# Goat-O-Rama at the Community Easter Festival



## Damfino (Dec 29, 2013)

We had nice weather for the annual Community Easter Festival this year, and as usual when the weather is nice, Goat-O-Rama made an appearance. Finn got to be the star of the show this year since Sputnik has generally been doing all the heavy lifting (er, pulling) lately. In the interest of keeping it simple, we only brought Finn and no other goats. We dolled him up with a flower and ribbons on one of his festively wrapped horns. 



  







  




 
I love the expression on the far kid's face! 



  






  






  




 
This might have been my favorite cartload--three sisters decked out in their Easter finest and rabbit ears on the little one! 



  




 
This was my other favorite pair. The big brother was very protective of his special needs little sister and held onto her tight even while tooting the horn for her amusement. 



  






  




 
I guess not everyone loves a goat ride. 



  




 
But this sunny gal more than makes up for it!


----------



## ksalvagno (Oct 6, 2009)

Fantastic! I bet they all loved it! Finn looks very festive!


----------



## Dwarf Dad (Aug 27, 2017)

Looked like a lot of fun!


----------



## NigerianNewbie (Jun 6, 2018)

Finn looks so festive. There were several children whom really enjoyed the rare opportunity of being carted around with goat power. It's so heartwarming seeing how you guys give back to the communities and highlight how some goats are capable of working with and for people. :clapping::clapping:


----------



## MamaJenDSP (May 25, 2016)

️️️ my little Nigies won't be pulling a cart but man, I can really appreciate your fellas!


----------



## Damfino (Dec 29, 2013)

Two Nigies could easily pull a wagon though.


----------



## groovyoldlady (Jul 21, 2011)

Nigie wethers could definitely pull. The trick is to reserve some with horns to decorate. :nod:

I LOVE what you guys do with your boys!


----------



## MamaJenDSP (May 25, 2016)

Damfino said:


> Two Nigies could easily pull a wagon though.

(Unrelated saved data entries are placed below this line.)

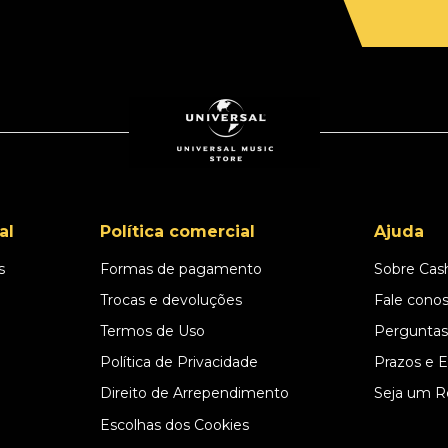
al
Política comercial
Ajuda
s
Formas de pagamento
Sobre Cas
l
Trocas e devoluções
Fale cono
Termos de Uso
Perguntas
Política de Privacidade
Prazos e 
Direito de Arrependimento
Seja um R
Escolhas dos Cookies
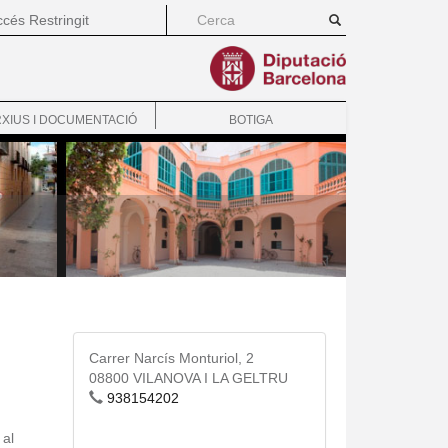
cés Restringit
XIUS I DOCUMENTACIÓ
BOTIGA
Carrer Narcís Monturiol, 2
08800 VILANOVA I LA GELTRU
938154202
 al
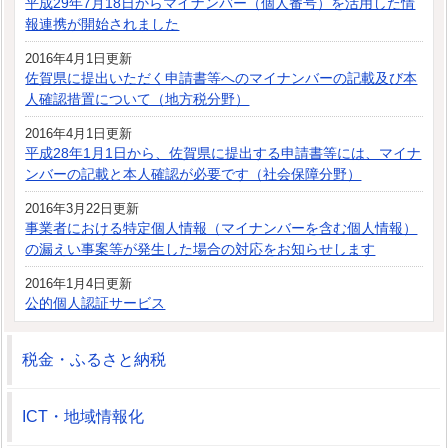
平成29年7月18日からマイナンバー（個人番号）を活用した情
報連携が開始されました
2016年4月1日更新
佐賀県に提出いただく申請書等へのマイナンバーの記載及び本
人確認措置について（地方税分野）
2016年4月1日更新
平成28年1月1日から、佐賀県に提出する申請書等には、マイナ
ンバーの記載と本人確認が必要です（社会保障分野）
2016年3月22日更新
事業者における特定個人情報（マイナンバーを含む個人情報）
の漏えい事案等が発生した場合の対応をお知らせします
2016年1月4日更新
公的個人認証サービス
税金・ふるさと納税
ICT・地域情報化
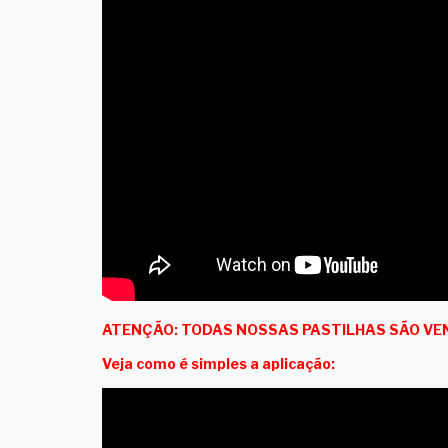
ATENÇÃO: TODAS NOSSAS PASTILHAS SÃO VEN
Veja como é simples a aplicação:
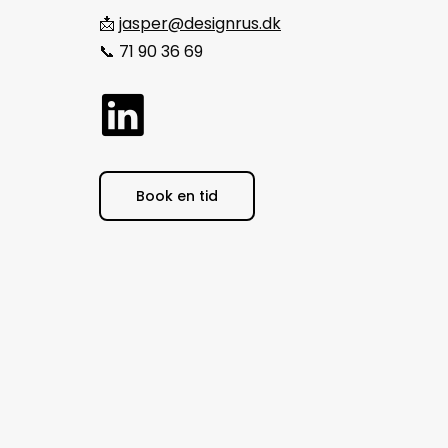
📩
jasper@designrus.dk
📞 71 90 36 69
Book en tid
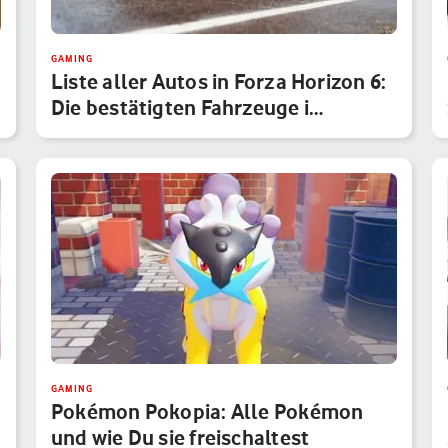
GAMING
Liste aller Autos in Forza Horizon 6:
Die bestätigten Fahrzeuge i…
GAMING
Pokémon Pokopia: Alle Pokémon
und wie Du sie freischaltest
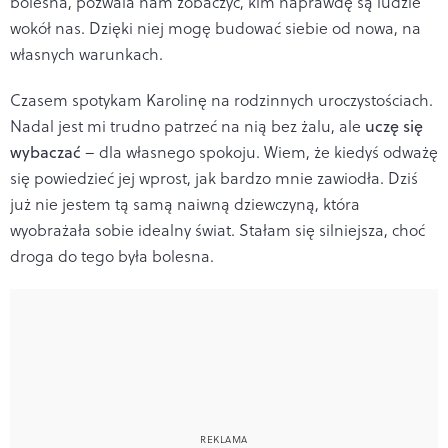
bolesna, pozwala nam zobaczyć, kim naprawdę są ludzie
wokół nas. Dzięki niej mogę budować siebie od nowa, na
własnych warunkach.
Czasem spotykam Karolinę na rodzinnych uroczystościach.
Nadal jest mi trudno patrzeć na nią bez żalu, ale
uczę się
wybaczać
– dla własnego spokoju. Wiem, że kiedyś odważę
się powiedzieć jej wprost, jak bardzo mnie zawiodła. Dziś
już nie jestem tą samą naiwną dziewczyną, która
wyobrażała sobie idealny świat. Stałam się silniejsza, choć
droga do tego była bolesna.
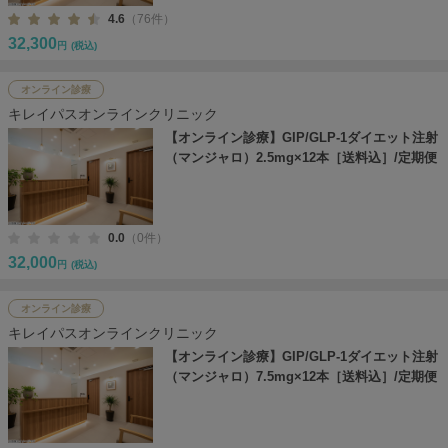
4.6
（76件）
32,300
円
(税込)
オンライン診療
キレイパスオンラインクリニック
【オンライン診療】GIP/GLP-1ダイエット注射
（マンジャロ）2.5mg×12本［送料込］/定期便
0.0
（0件）
32,000
円
(税込)
オンライン診療
キレイパスオンラインクリニック
【オンライン診療】GIP/GLP-1ダイエット注射
（マンジャロ）7.5mg×12本［送料込］/定期便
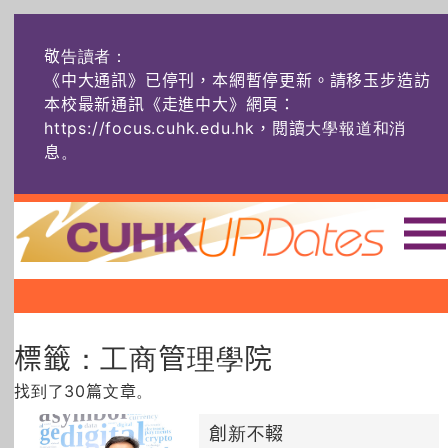
敬告讀者：
《中大通訊》已停刊，本網暫停更新。請移玉步造訪
本校最新通訊《走進中大》網頁：
https://focus.cuhk.edu.hk，閱讀大學報道和消
息
。
主頁
|
|
|
頭條
榜上友名
學術探奇
標籤：工商管理學院
社創薈動
六物窺人
AI：人算不如
機算？
找到了30篇文章。
藝士匹靈
雅共賞
字裏科技
創新不輟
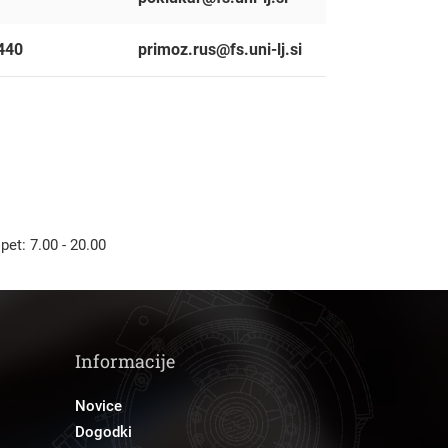
440
primoz.rus@fs.uni-lj.si
 pet: 7.00 - 20.00
Informacije
Novice
Dogodki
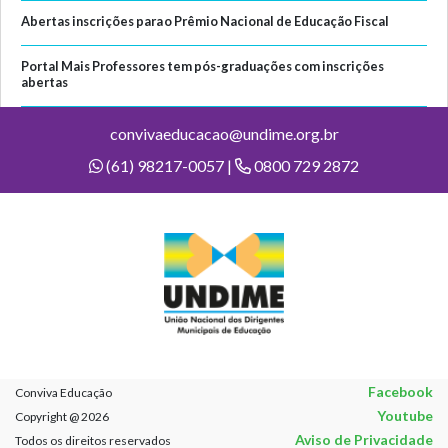
Abertas inscrições para o Prêmio Nacional de Educação Fiscal
Portal Mais Professores tem pós-graduações com inscrições
abertas
convivaeducacao@undime.org.br
(61) 98217-0057 |
0800 729 2872
Facebook
Conviva Educação
Youtube
Copyright @ 2026
Aviso de Privacidade
Todos os direitos reservados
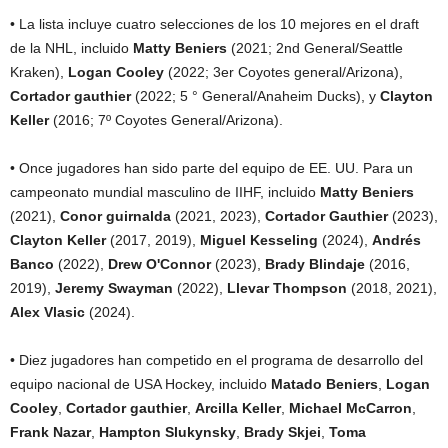
• La lista incluye cuatro selecciones de los 10 mejores en el draft
de la NHL, incluido
Matty Beniers
(2021; 2nd General/Seattle
Kraken),
Logan Cooley
(2022; 3er Coyotes general/Arizona),
Cortador gauthier
(2022; 5 ° General/Anaheim Ducks), y
Clayton
Keller
(2016; 7º Coyotes General/Arizona).
• Once jugadores han sido parte del equipo de EE. UU. Para un
campeonato mundial masculino de IIHF, incluido
Matty Beniers
(2021),
Conor guirnalda
(2021, 2023),
Cortador
Gauthier
(2023),
Clayton Keller
(2017, 2019),
Miguel
Kesseling
(2024),
Andrés
Banco
(2022),
Drew O'Connor
(2023),
Brady
Blindaje
(2016,
2019),
Jeremy Swayman
(2022),
Llevar
Thompson
(2018, 2021),
Alex Vlasic
(2024).
• Diez jugadores han competido en el programa de desarrollo del
equipo nacional de USA Hockey, incluido
Matado
Beniers
,
Logan
Cooley
,
Cortador gauthier
,
Arcilla
Keller
,
Michael McCarron
,
Frank Nazar
,
Hampton
Slukynsky
,
Brady Skjei
,
Toma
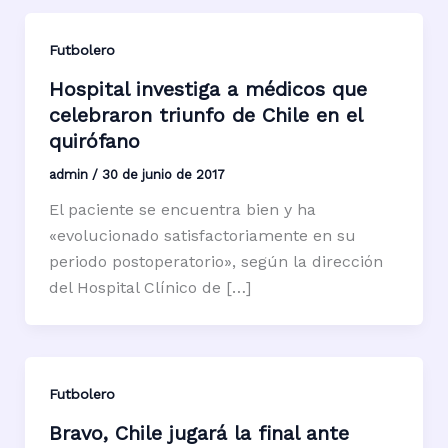
Futbolero
Hospital investiga a médicos que
celebraron triunfo de Chile en el
quirófano
admin
/
30 de junio de 2017
El paciente se encuentra bien y ha
«evolucionado satisfactoriamente en su
periodo postoperatorio», según la dirección
del Hospital Clínico de […]
Futbolero
Bravo, Chile jugará la final ante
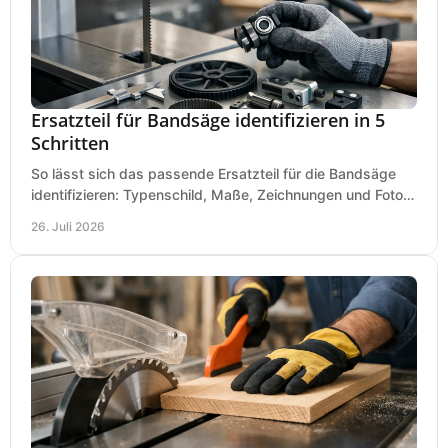
Ersatzteil für Bandsäge identifizieren in 5
Schritten
So lässt sich das passende Ersatzteil für die Bandsäge
identifizieren: Typenschild, Maße, Zeichnungen und Fotos
richtig prüfen, damit die Bestellung passt.
26. Juli 2026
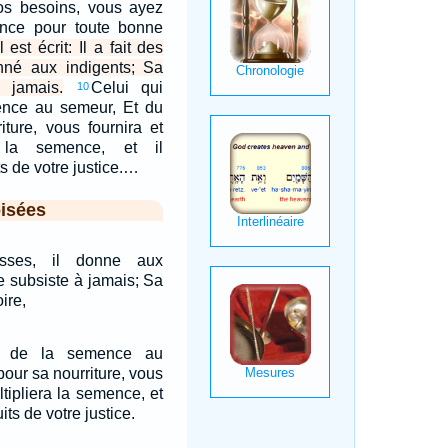
vos besoins, vous ayez
nce pour toute bonne
l est écrit: Il a fait des
onné aux indigents; Sa
à jamais.
Celui qui
10
ence au semeur, Et du
iture, vous fournira et
a la semence, et il
s de votre justice.…
isées
esses, il donne aux
ce subsiste à jamais; Sa
ire,
it de la semence au
pour sa nourriture, vous
ltipliera la semence, et
its de votre justice.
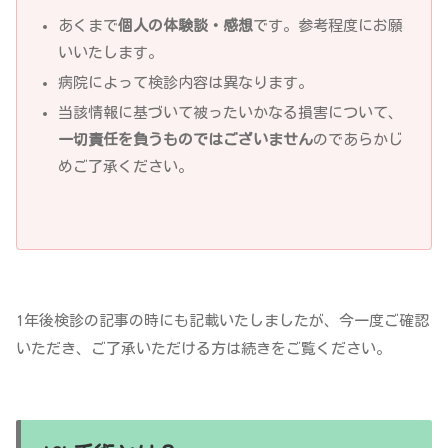
あくまで
個人の体験談・感想
です。参考程度にお願
いいたします。
病院によって検診内容は異なります。
当該情報に基づいて被ったいかなる損害について、
一切責任を負うものではございません
のであらかじ
めご了承ください。
1年後検診の記事の時にも記載いたしましたが、今一度ご確認
いただき、ご了承いただける方は続きをご覧ください。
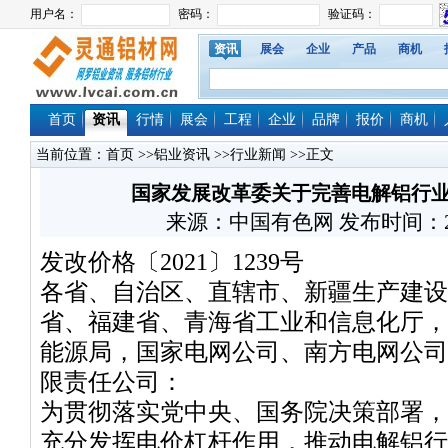
资讯
展会
企业
产品
商机
首页
资讯
行情
展会
工程
企业
品牌
报价
商机
当前位置：
首页
>>
铝业资讯
>>
行业新闻
>>正文
国家发展改革委关于完善电解铝行
来源：中国有色网 发布时间：2021/
发改价格〔2021〕1239号
各省、自治区、直辖市、新疆生产建设
省、福建省、青海省工业和信息化厅，
能源局，国家电网公司、南方电网公司
限责任公司：
为贯彻落实党中央、国务院决策部署，
充分发挥电价杠杆作用，推动电解铝行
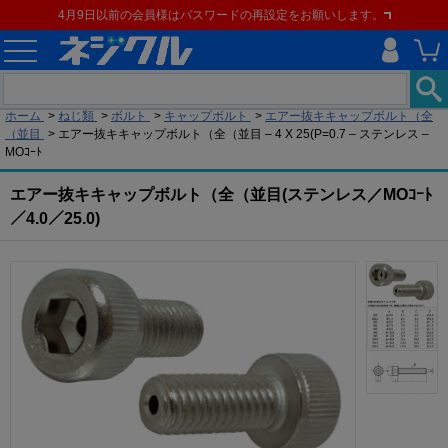
4月9日以前の会員様はパスワードの再設定をお願いします。
現在の位置
ホーム
>
ねじ類
>
ボルト
>
キャップボルト
>
エアー抜キキャップボルト（全
（並目
>
エアー抜キキャップボルト（全（並目 – 4 X 25(P=0.7 – ステンレス –
MOｺｰﾄ
エアー抜キキャップボルト（全（並目(ステンレス／MOｺｰﾄ
／4.0／25.0)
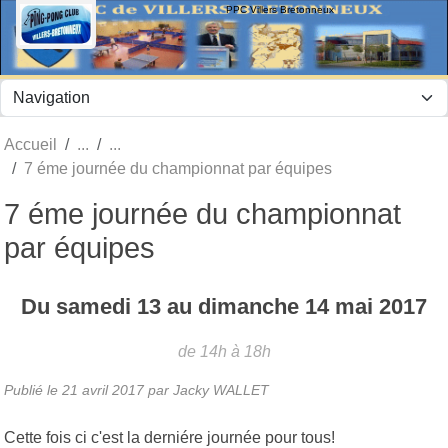
Panneau de gestion des cookies
PPC Villers Bretonneux
Accueil
7 éme journée du championnat par équipes
7 éme journée du championnat
par équipes
Du
samedi
13
au
dimanche
14
mai
2017
de 14h à 18h
Publié le
21 avril 2017
par Jacky WALLET
Cette fois ci c'est la derniére journée pour tous!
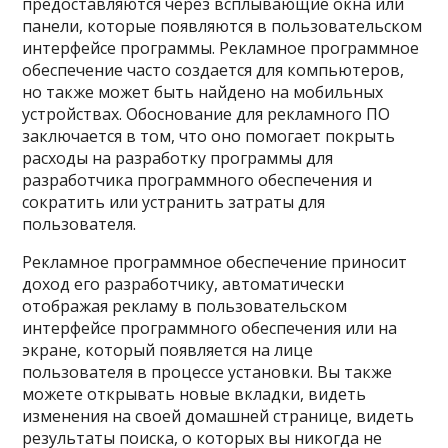
предоставляются через всплывающие окна или
панели, которые появляются в пользовательском
интерфейсе программы. Рекламное программное
обеспечение часто создается для компьютеров,
но также может быть найдено на мобильных
устройствах. Обоснование для рекламного ПО
заключается в том, что оно помогает покрыть
расходы на разработку программы для
разработчика программного обеспечения и
сократить или устранить затраты для
пользователя.
Рекламное программное обеспечение приносит
доход его разработчику, автоматически
отображая рекламу в пользовательском
интерфейсе программного обеспечения или на
экране, который появляется на лице
пользователя в процессе установки. Вы также
можете открывать новые вкладки, видеть
изменения на своей домашней странице, видеть
результаты поиска, о которых вы никогда не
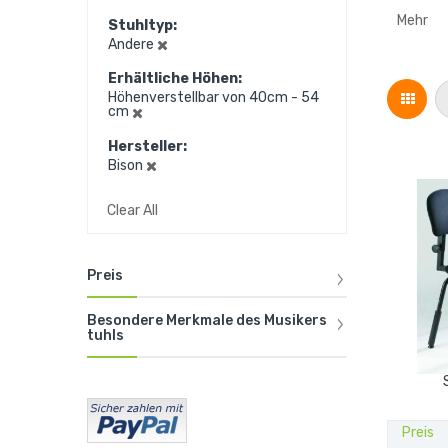
Mehr
Stuhltyp
Andere
Erhältliche Höhen
Grid
Höhenverstellbar von 40cm - 54
cm
Hersteller
Bison
Clear All
Preis
Besondere Merkmale des Musikers
tuhls
Preis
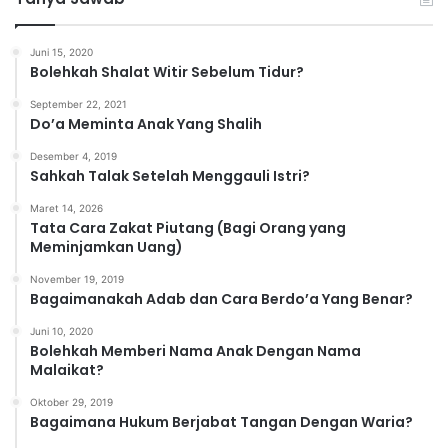
e
g
o
Juni 15, 2020
r
Bolehkah Shalat Witir Sebelum Tidur?
i
September 22, 2021
Do’a Meminta Anak Yang Shalih
Desember 4, 2019
Sahkah Talak Setelah Menggauli Istri?
Maret 14, 2026
Tata Cara Zakat Piutang (Bagi Orang yang
Meminjamkan Uang)
November 19, 2019
Bagaimanakah Adab dan Cara Berdo’a Yang Benar?
Juni 10, 2020
Bolehkah Memberi Nama Anak Dengan Nama
Malaikat?
Oktober 29, 2019
Bagaimana Hukum Berjabat Tangan Dengan Waria?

Truth! 3 does on leashes can definitely take you for a "ride"  I wonder if I could do six in-hand


----------



## GoofyGoat (Sep 21, 2018)

I hope Finn got a special treat like a waffle cone for all his hard work. He's a special boy that's for sure 
Looks like y'all had a great time!


----------



## Damfino (Dec 29, 2013)

We definitely have way too much fun with these boys! We bought Finn a cinnamon muffin at the bake sale table after he got off work. I'm not sure he liked it much. Finn is a little bit picky and suspicious about treats. Sputnik, on the other hand, eats first and asks questions later.


----------



## toth boer goats (Jul 20, 2008)

That is awesome.


----------